The feedback stream can provide context to filter input to match expectation. It can also act as a command pathway to interrogate memory contents. Let’s walk though and example to see how this works.

It does not take much imagination to see the sub-cortex driving the forebrain with a command for some action and though action planning/motor planning/motor drives making the body move.

Speaking is a motor program and the production of words involves a cooperative effort between Broca and Wernicke’s areas to combine syntax and content. For the content part the forebrain is interacting with the object store and stored connections between phonemes, groups of phonemes, and semantic meaning.

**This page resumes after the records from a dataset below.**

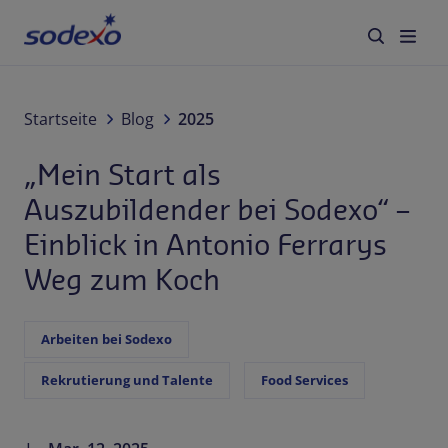
Services & Brands
Startseite
Blog
2025
„Mein Start als
Branchen
Auszubildender bei Sodexo“ –
Über Sodexo
Einblick in Antonio Ferrarys
Weg zum Koch
Karriere
Blog
Arbeiten bei Sodexo
Rekrutierung und Talente
Food Services
Kontakt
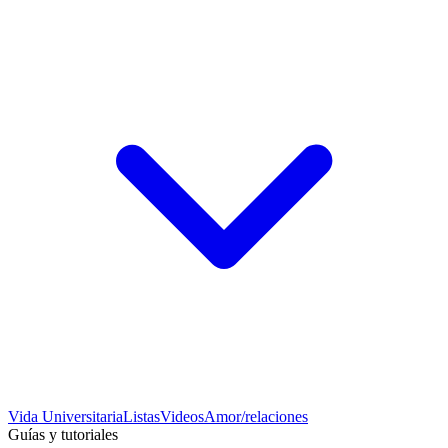
Vida Universitaria
Listas
Videos
Amor/relaciones
Guías y tutoriales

So far, so good - let’s focus on this operation - a “higher level” semantic content closer to the injection of the subcortex command has projections to the areas around the top of the hierarchy and is able ping areas in the hierarchy that roughly correspond to concepts. I call this projection “pinning” and I think it is usually focused on one map. Consider the surrounding maps; they have an interconnection with the map that is pinned. These other maps have connections with each other and vote to find the lowest mis-match between themselves and the pinned map. This is an active recall process. Note that the final outcome state of this process sits in the hierarchy stream that goes to the temporal lobe to register as experience and though that, back to the subcortex for evaluation.

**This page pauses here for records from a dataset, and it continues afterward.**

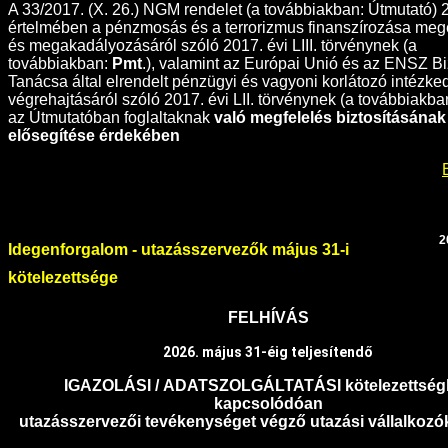
A 33/2017. (X. 26.) NGM rendelet (a továbbiakban: Útmutató) 2
értelmében a pénzmosás és a terrorizmus finanszírozása meg
és megakadályozásáról szóló 2017. évi LIII. törvénynek (a
továbbiakban:
Pmt
.), valamint az Európai Unió és az ENSZ B
Tanácsa által elrendelt pénzügyi és vagyoni korlátozó intézk
végrehajtásáról szóló 2017. évi LII. törvénynek (a továbbiakban
az Útmutatóban foglaltaknak
való megfelelés biztosításának
elősegítése érdekében
2
Idegenforgalom - utazásszervezők május 31-i
kötelezettsége
FELHÍVÁS
2026. május 31-éig teljesítendő
IGAZOLÁSI
/
ADATSZOLGÁLTATÁSI
kötelezettsé
kapcsolódóan
utazásszervezői tevékenységet végző utazási vállalkozók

Naturally, the temporal lobe breaks it down to a format that the subcortex expects - the dumb boss needs the clever cortex to explain things to it in terms it can understand. My wild guess is the dumb boss works a the level of affordances such as “thingy” and “whatchamacallit” and “go there”, “get or put it,” and “run away.” Likewise, places are likely not much better than “home,” “work,” “place where good stuff is,” and other very basic needs based tagging.

This can drive the subcortex to accept this as the thing it was looking for or focus on some aspect of one of the surrounding maps to pin for further processing, and the process starts again.

This process continues as the vocal utterances are formed. It is a very short step from this to skip the speaking part and go directly to thinking.

Is that teaser enough?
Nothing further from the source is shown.